## Task
Reproduce every record below word for word and include no pictures.

## Input material
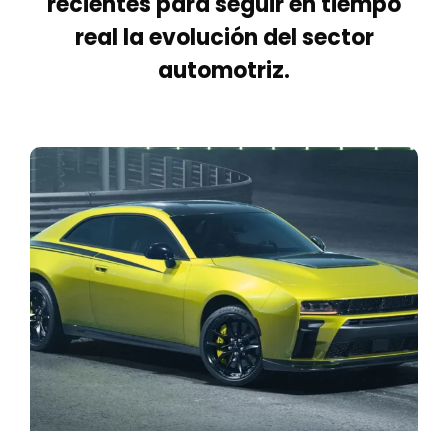
recientes para seguir en tiempo
real la evolución del sector
automotriz.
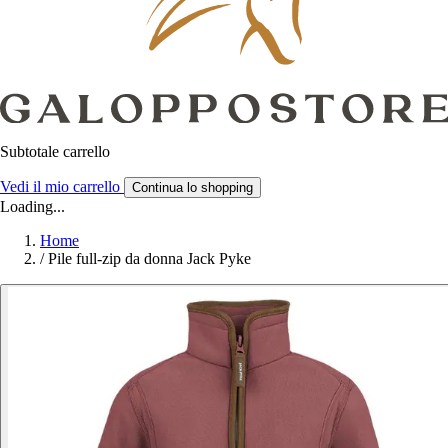
Subtotale carrello
Vedi il mio carrello
Continua lo shopping
Loading...
Home
/
Pile full-zip da donna Jack Pyke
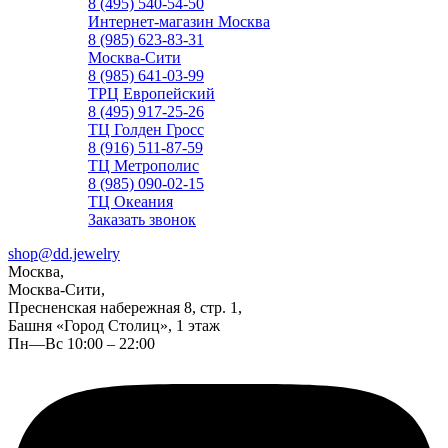
8 (495) 540-54-50
Интернет-магазин Москва
8 (985) 623-83-31
Москва-Сити
8 (985) 641-03-99
ТРЦ Европейский
8 (495) 917-25-26
ТЦ Голден Гросс
8 (916) 511-87-59
ТЦ Метрополис
8 (985) 090-02-15
ТЦ Океания
Заказать звонок
shop@dd.jewelry
Москва,
Москва-Сити,
Пресненская набережная 8, стр. 1,
Башня «Город Столиц», 1 этаж
Пн—Вс 10:00 – 22:00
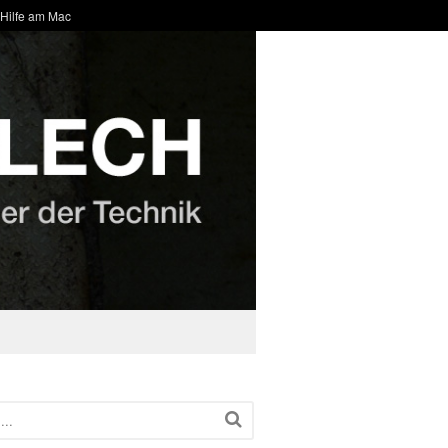
 Hilfe am Mac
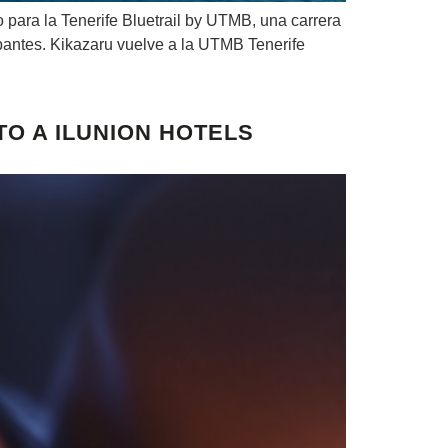
o para la Tenerife Bluetrail by UTMB, una carrera
cipantes. Kikazaru vuelve a la UTMB Tenerife
O A ILUNION HOTELS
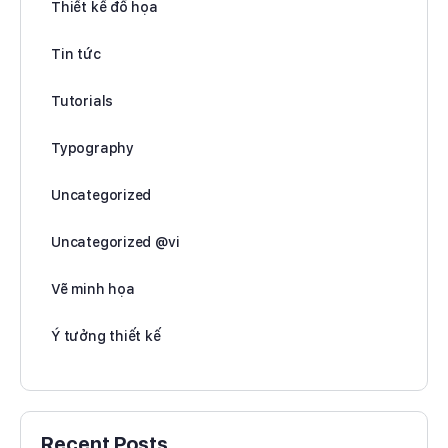
Thiết kế đồ họa
Tin tức
Tutorials
Typography
Uncategorized
Uncategorized @vi
Vẽ minh họa
Ý tưởng thiết kế
Recent Posts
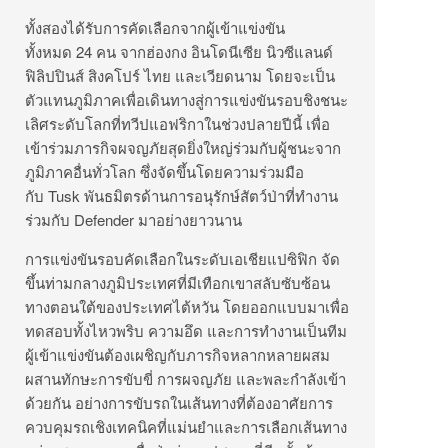
ทั้งสองได้รับการคัดเลือกจากผู้เข้าแข่งขัน
ทั้งหมด 24 คน จากฮ่องกง อินโดนีเซีย นิวซีแลนด์
ฟิลิปปินส์ สิงคโปร์ ไทย และเวียดนาม โดยจะเป็น
ตัวแทนภูมิภาคเพื่อเดินทางสู่การแข่งขันรอบชิงชนะ
เลิศระดับโลกที่ทวีปแอฟริกาในช่วงปลายปีนี้ เพื่อ
เข้าร่วมภารกิจผจญภัยสุดยิ่งใหญ่ร่วมกับผู้ชนะจาก
ภูมิภาคอื่นทั่วโลก ซึ่งจัดขึ้นโดยความร่วมมือ
กับ Tusk พันธมิตรด้านการอนุรักษ์สัตว์ป่าที่ทำงาน
ร่วมกับ Defender มาอย่างยาวนาน
การแข่งขันรอบคัดเลือกในระดับเอเชียแปซิฟิก จัด
ขึ้นท่ามกลางภูมิประเทศที่มีเทือกเขาสลับซับซ้อน
ทางตอนใต้ของประเทศไต้หวัน โดยออกแบบมาเพื่อ
ทดสอบทั้งไหวพริบ ความอึด และการทำงานเป็นทีม
ผู้เข้าแข่งขันต้องเผชิญกับภารกิจหลากหลายผสม
ผสานทักษะการขับขี่ การผจญภัย และพละกำลังเข้า
ด้วยกัน อย่างการขับรถในเส้นทางที่ต้องอาศัยการ
ควบคุมรถเชิงเทคนิคที่แม่นยำและการเลือกเส้นทาง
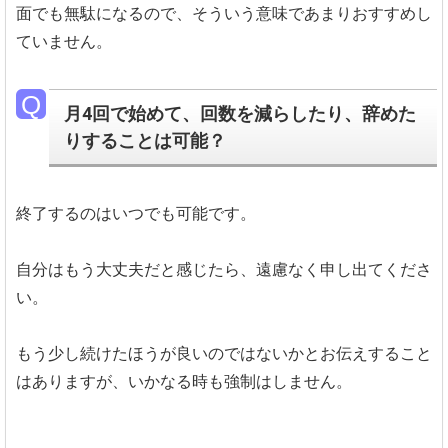
面でも無駄になるので、そういう意味であまりおすすめし
ていません。
月4回で始めて、回数を減らしたり、辞めた
りすることは可能？
終了するのはいつでも可能です。
自分はもう大丈夫だと感じたら、遠慮なく申し出てくださ
い。
もう少し続けたほうが良いのではないかとお伝えすること
はありますが、いかなる時も強制はしません。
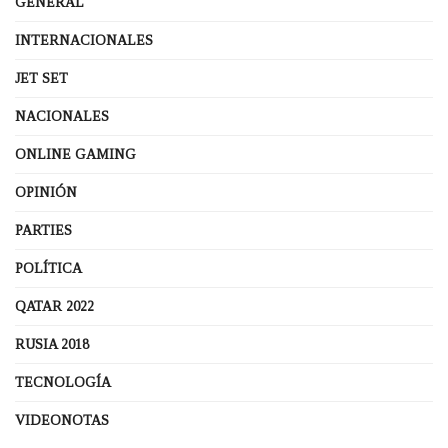
GENERAL
INTERNACIONALES
JET SET
NACIONALES
ONLINE GAMING
OPINIÓN
PARTIES
POLÍTICA
QATAR 2022
RUSIA 2018
TECNOLOGÍA
VIDEONOTAS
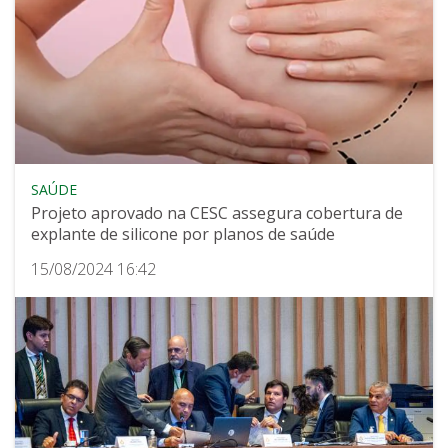
SAÚDE
Projeto aprovado na CESC assegura cobertura de
explante de silicone por planos de saúde
15/08/2024 16:42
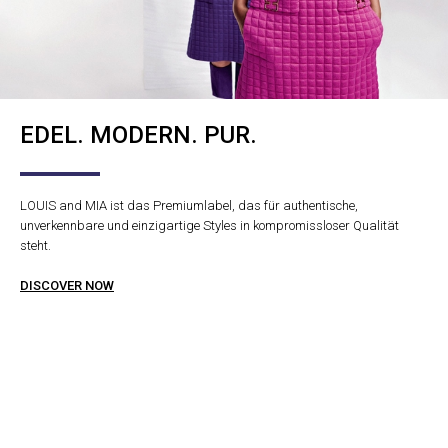
EDEL. MODERN. PUR.
LOUIS and MIA ist das Premiumlabel, das für authentische,
unverkennbare und einzigartige Styles in kompromissloser Qualität
steht.
DISCOVER NOW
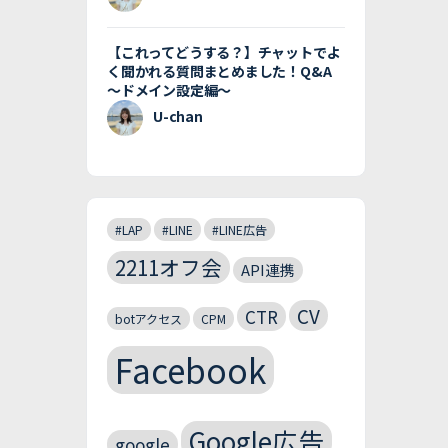
【これってどうする？】チャットでよ
く聞かれる質問まとめました！Q&A
〜ドメイン設定編〜
U-chan
#LAP
#LINE
#LINE広告
2211オフ会
API連携
CV
CTR
botアクセス
CPM
Facebook
Google広告
google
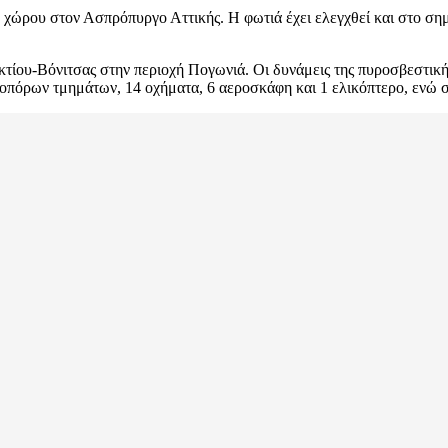
ύ χώρου στον Ασπρόπυργο Αττικής. Η φωτιά έχει ελεγχθεί και στο ση
ίου-Βόνιτσας στην περιοχή Πογωνιά. Οι δυνάμεις της πυροσβεστικής,
εζοπόρων τμημάτων, 14 οχήματα, 6 αεροσκάφη και 1 ελικόπτερο, εν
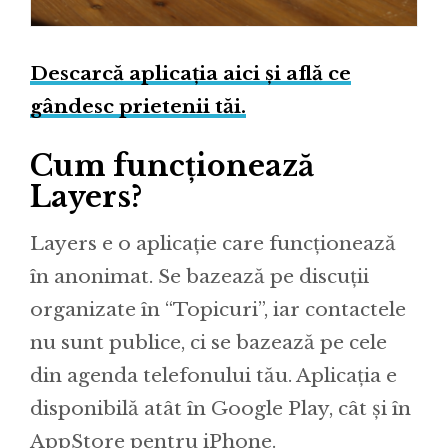
Descarcă aplicația aici și află ce
gândesc prietenii tăi.
Cum funcționează
Layers?
Layers e o aplicație care funcționează
în anonimat. Se bazează pe discuții
organizate în “Topicuri”, iar contactele
nu sunt publice, ci se bazează pe cele
din agenda telefonului tău. Aplicația e
disponibilă atât în Google Play, cât și în
AppStore pentru iPhone.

## Response to the task
recientes para seguir en tiempo
real la evolución del sector
automotriz.
Subtotale carrello
Vedi il mio carrello
Continua lo shopping
Loading...
Home
/
Pile full-zip da donna Jack Pyke
8 (495) 540-54-50
Интернет-магазин Москва
8 (985) 623-83-31
Москва-Сити
8 (985) 641-03-99
ТРЦ Европейский
8 (495) 917-25-26
ТЦ Голден Гросс
8 (916) 511-87-59
ТЦ Метрополис
8 (985) 090-02-15
ТЦ Океания
Заказать звонок
shop@dd.jewelry
Москва,
Москва-Сити,
Пресненская набережная 8, стр. 1,
Башня «Город Столиц», 1 этаж
Пн—Вс 10:00 – 22:00
 Hilfe am Mac
o para la Tenerife Bluetrail by UTMB, una carrera
cipantes. Kikazaru vuelve a la UTMB Tenerife
O A ILUNION HOTELS
Thiết kế đồ họa
Tin tức
Tutorials
Typography
Uncategorized
Uncategorized @vi
Vẽ minh họa
Ý tưởng thiết kế
Recent Posts
ทั้งสองได้รับการคัดเลือกจากผู้เข้าแข่งขัน
ทั้งหมด 24 คน จากฮ่องกง อินโดนีเซีย นิวซีแลนด์
ฟิลิปปินส์ สิงคโปร์ ไทย และเวียดนาม โดยจะเป็น
ตัวแทนภูมิภาคเพื่อเดินทางสู่การแข่งขันรอบชิงชนะ
เลิศระดับโลกที่ทวีปแอฟริกาในช่วงปลายปีนี้ เพื่อ
เข้าร่วมภารกิจผจญภัยสุดยิ่งใหญ่ร่วมกับผู้ชนะจาก
ภูมิภาคอื่นทั่วโลก ซึ่งจัดขึ้นโดยความร่วมมือ
กับ Tusk พันธมิตรด้านการอนุรักษ์สัตว์ป่าที่ทำงาน
ร่วมกับ Defender มาอย่างยาวนาน
การแข่งขันรอบคัดเลือกในระดับเอเชียแปซิฟิก จัด
ขึ้นท่ามกลางภูมิประเทศที่มีเทือกเขาสลับซับซ้อน
ทางตอนใต้ของประเทศไต้หวัน โดยออกแบบมาเพื่อ
ทดสอบทั้งไหวพริบ ความอึด และการทำงานเป็นทีม
ผู้เข้าแข่งขันต้องเผชิญกับภารกิจหลากหลายผสม
ผสานทักษะการขับขี่ การผจญภัย และพละกำลังเข้า
ด้วยกัน อย่างการขับรถในเส้นทางที่ต้องอาศัยการ
ควบคุมรถเชิงเทคนิคที่แม่นยำและการเลือกเส้นทาง
面でも無駄になるので、そういう意味であまりおすすめし
ていません。
月4回で始めて、回数を減らしたり、辞めた
りすることは可能？
終了するのはいつでも可能です。
自分はもう大丈夫だと感じたら、遠慮なく申し出てくださ
い。
もう少し続けたほうが良いのではないかとお伝えすること
はありますが、いかなる時も強制はしません。
GENERAL
INTERNACIONALES
JET SET
NACIONALES
ONLINE GAMING
OPINIÓN
PARTIES
POLÍTICA
QATAR 2022
RUSIA 2018
TECNOLOGÍA
VIDEONOTAS
SAÚDE
Projeto aprovado na CESC assegura cobertura de
explante de silicone por planos de saúde
15/08/2024 16:42
EDEL. MODERN. PUR.
LOUIS and MIA ist das Premiumlabel, das für authentische,
unverkennbare und einzigartige Styles in kompromissloser Qualität
steht.
DISCOVER NOW
【これってどうする？】チャットでよ
く聞かれる質問まとめました！Q&A
〜ドメイン設定編〜
U-chan
#LAP
#LINE
#LINE広告
2211オフ会
API連携
CV
CTR
botアクセス
CPM
Facebook
Google広告
google
ύ χώρου στον Ασπρόπυργο Αττικής. Η φωτιά έχει ελεγχθεί και στο ση
ίου-Βόνιτσας στην περιοχή Πογωνιά. Οι δυνάμεις της πυροσβεστικής,
εζοπόρων τμημάτων, 14 οχήματα, 6 αεροσκάφη και 1 ελικόπτερο, εν
Descarcă aplicația aici și află ce
gândesc prietenii tăi.
Cum funcționează
Layers?
Layers e o aplicație care funcționează
în anonimat. Se bazează pe discuții
organizate în “Topicuri”, iar contactele
nu sunt publice, ci se bazează pe cele
din agenda telefonului tău. Aplicația e
disponibilă atât în Google Play, cât și în
AppStore pentru iPhone.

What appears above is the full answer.